This Vault is a segregated secure database that has no direct access to the internet and has strong controls around accessing or interfacing with the data it secures.
Why is it important?
A properly secured vault is the safest way to store and utilize sensitive data (including payment data, private personal information, or sensitive corporate information).
We've designed our vault from the ground up for functional security. Our vault security controls include: segregated accounts, key rotation, patch management, extensive audit logging, regular vulnerability testing, continuous monitoring (24/7), and strong encryption (we utilize AES 256).

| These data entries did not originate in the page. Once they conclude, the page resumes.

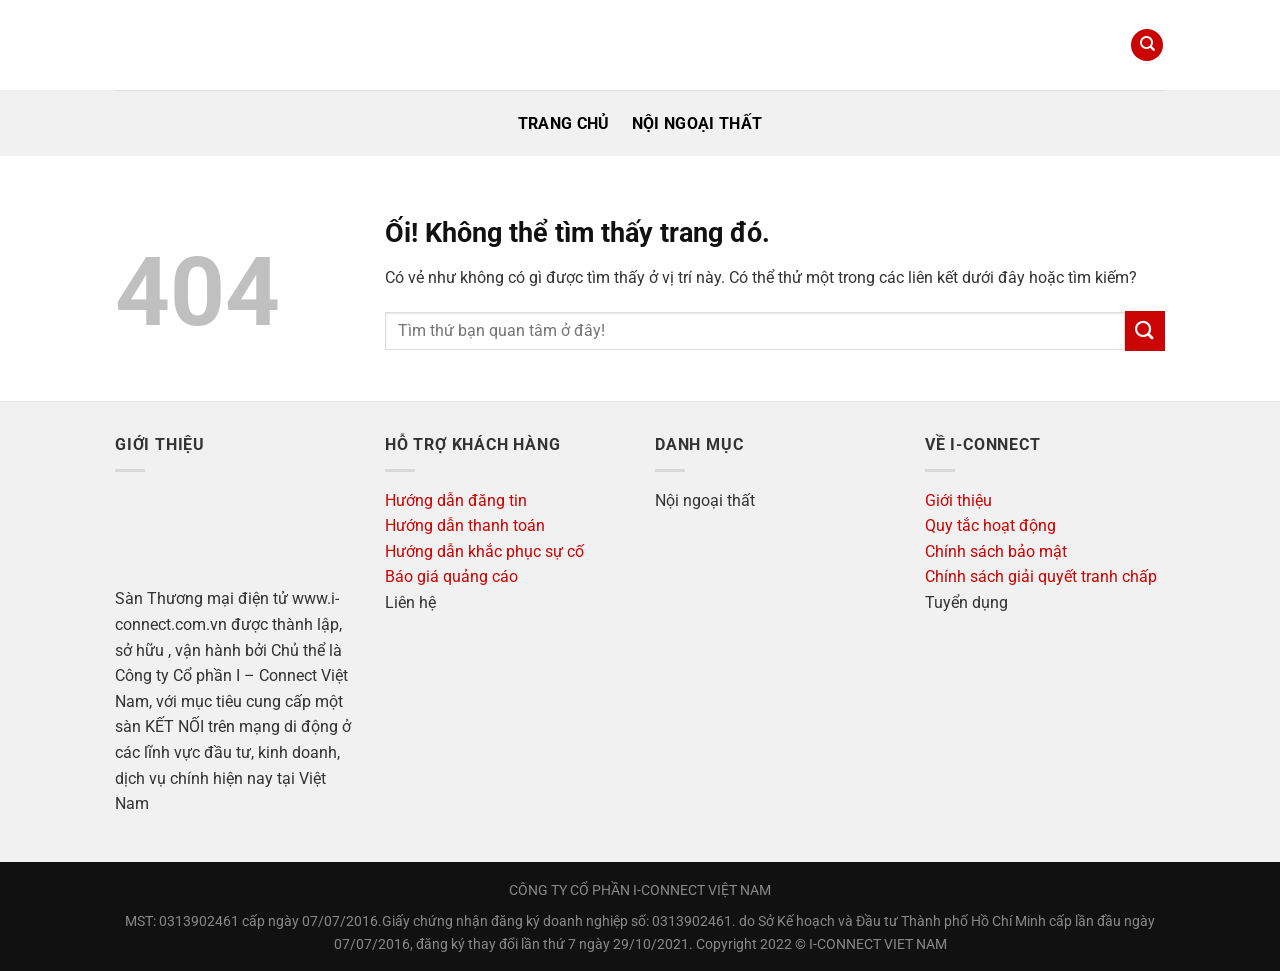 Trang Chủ (564, 123)
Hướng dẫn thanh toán (465, 525)
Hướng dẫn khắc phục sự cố (484, 551)
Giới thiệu (958, 500)
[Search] (1147, 45)
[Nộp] (1145, 330)
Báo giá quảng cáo (451, 576)
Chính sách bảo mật (996, 551)
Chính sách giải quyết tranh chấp (1041, 576)
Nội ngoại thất (697, 123)
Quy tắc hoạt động (990, 525)
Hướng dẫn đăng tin (456, 500) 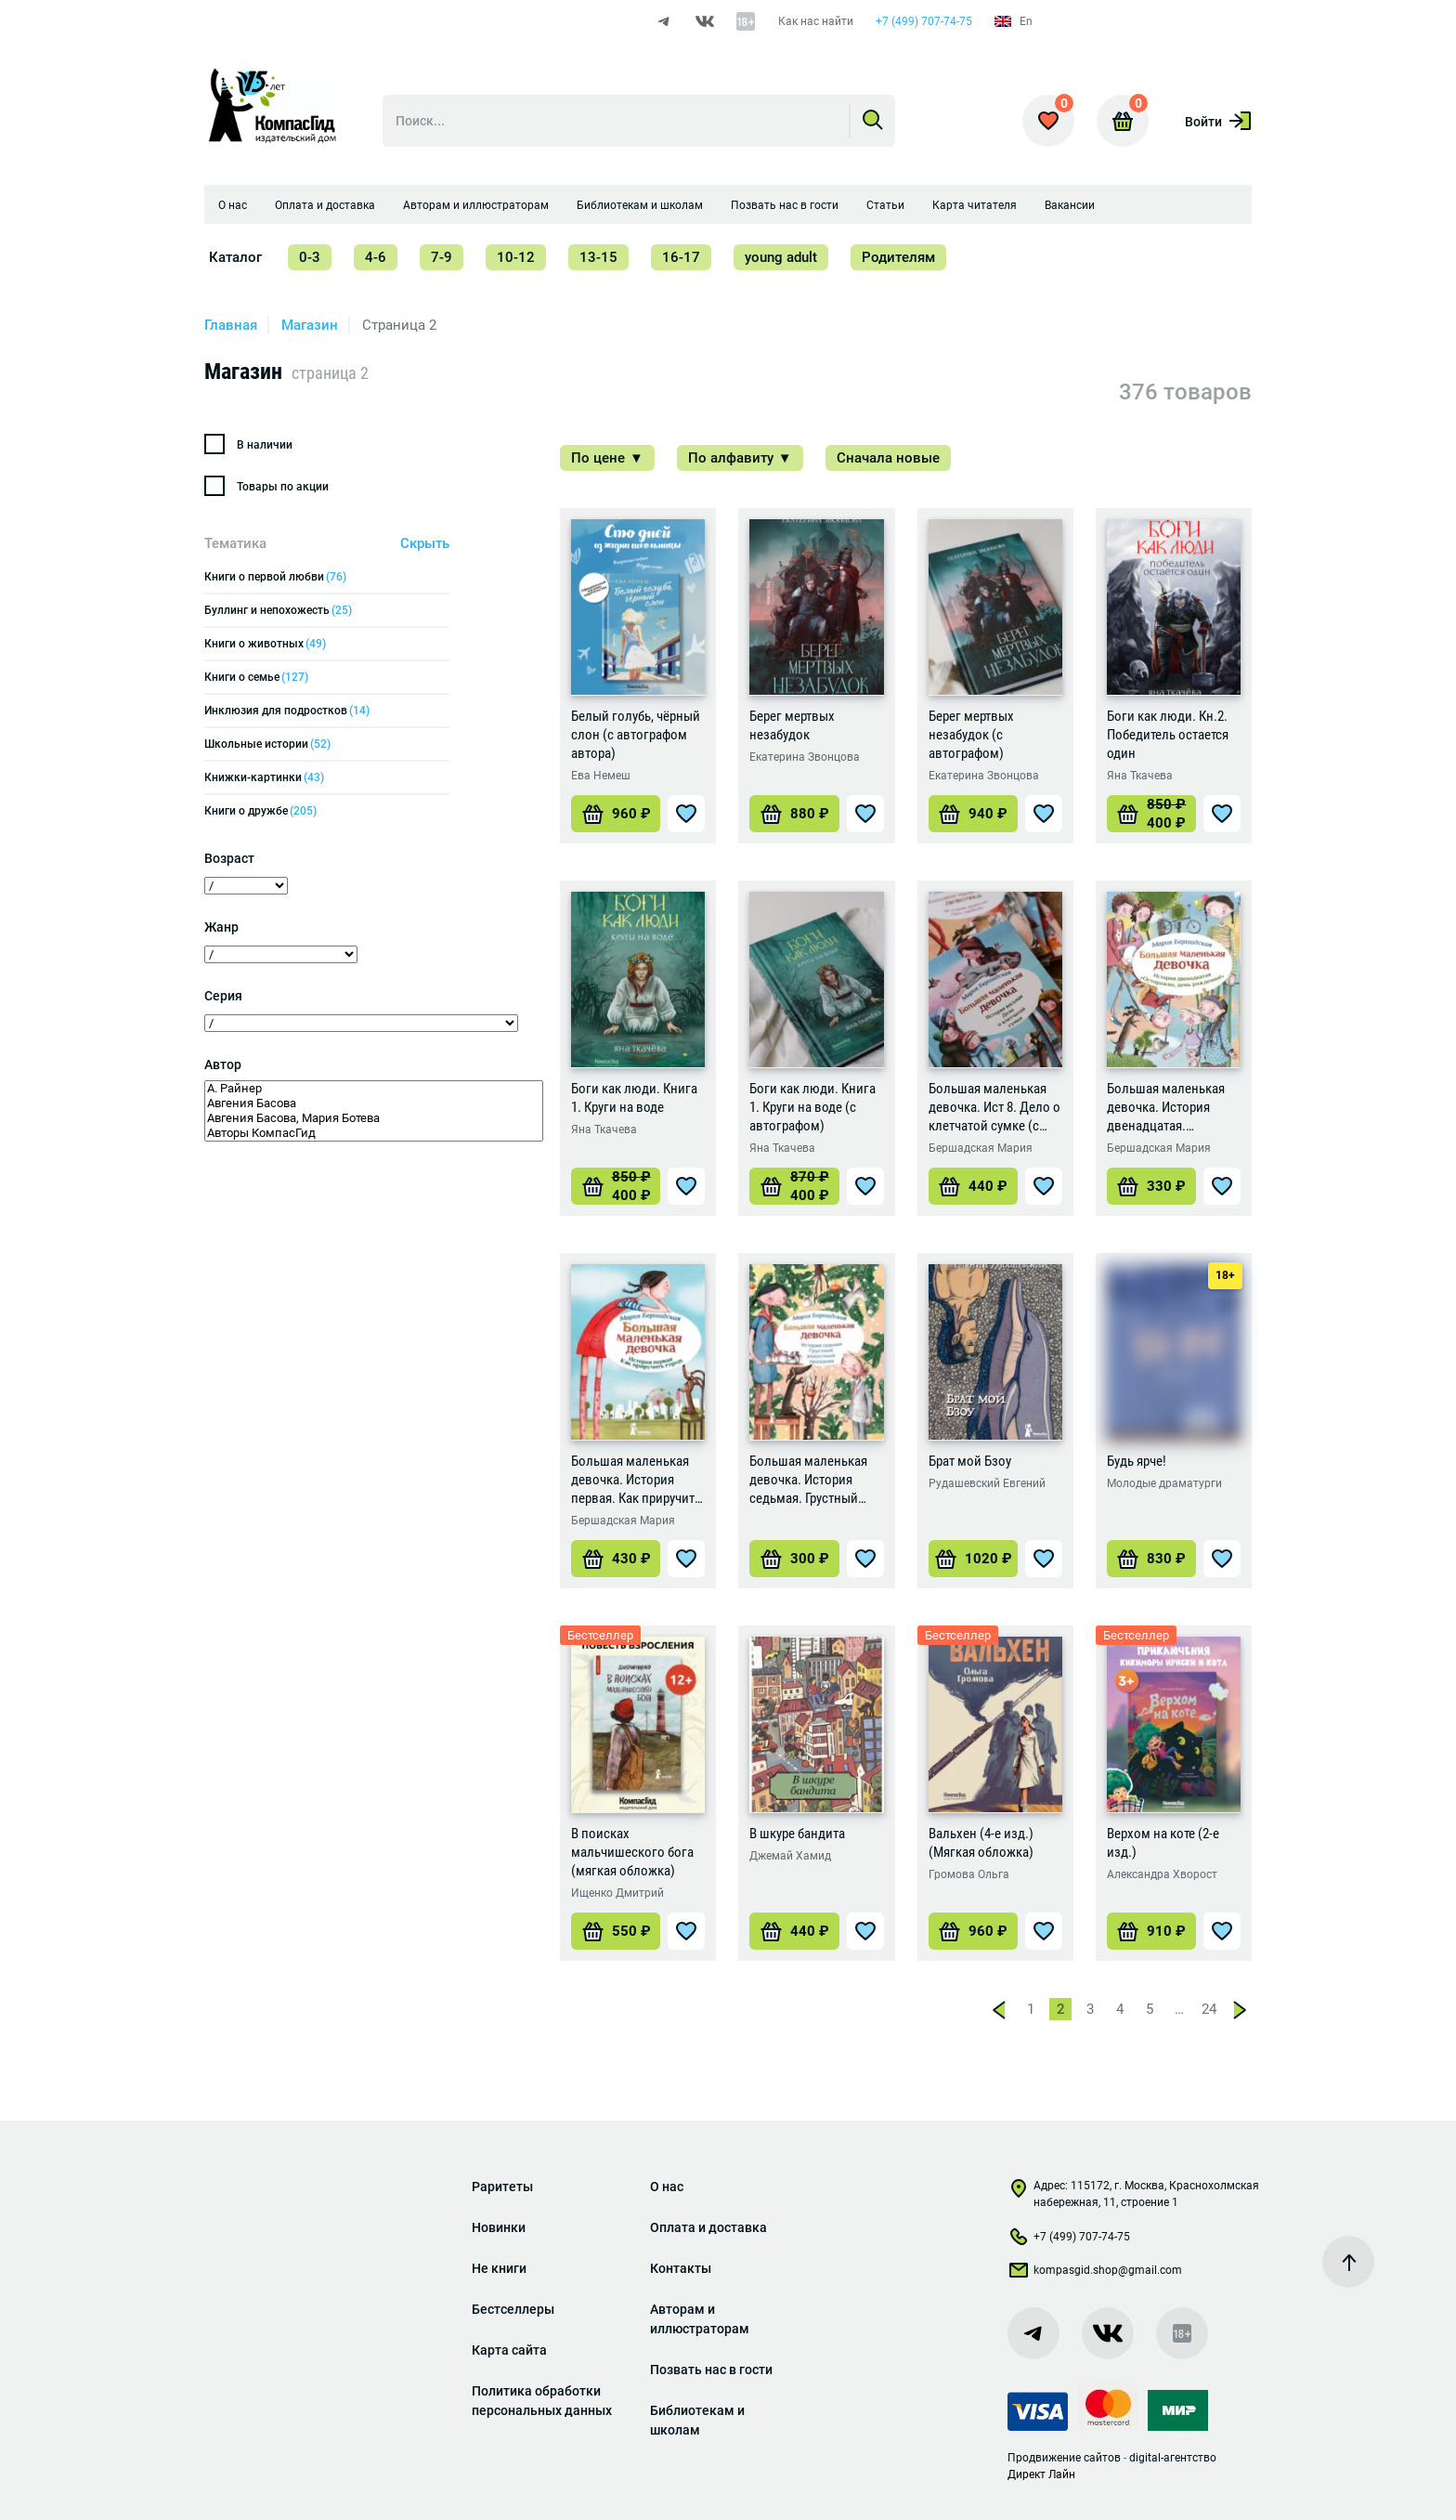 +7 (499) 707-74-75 (924, 21)
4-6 (375, 257)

By using our vault, you inherit our battle-tested vault architecture and you leverage our controls to enhance your security posture while maintaining the utility of your data.
Where is the vault?
The vault lives in a highly available VPC on cloud services. We have implemented strong availability controls including robust system backups, blue-green deployments, redundant systems, disaster recovery as well as regular incident response and business continuity testing.
What is my tenant vault?
Your customer vault is a logically separated tenant within our secure hardened DMZ.
What's the value?
Our vault works seamlessly with our proxies to provide a secure and compliant way to easily protect your data both in motion and at rest.
All data vaulted and secured by VGS is encrypted at rest with AES-256-GCM. Industry standard TLS (via TLS 1.2) is utilized in-transit. HTTPS is required for any customer application communication. Decryption keys are stored separate from vaulted data in a separate hardened environment secured with multiple layers of authentication.
Leverage our infrastructure immediately harden your applications. Take advantage of our extensive security controls including:
24/7 monitoring for anomalies and intrusion detection
Efficient vulnerability management and robust security patching procedures
Extensive change management controls
Leverage our organization to accelerate your compliances
Decouple your business logic from your sensitive data so you can focus on building your company instead of reinventing security in-house.
Never have to compromise security for quick feature releases
Have our team focused entirely on your data security vs just a subset of your company.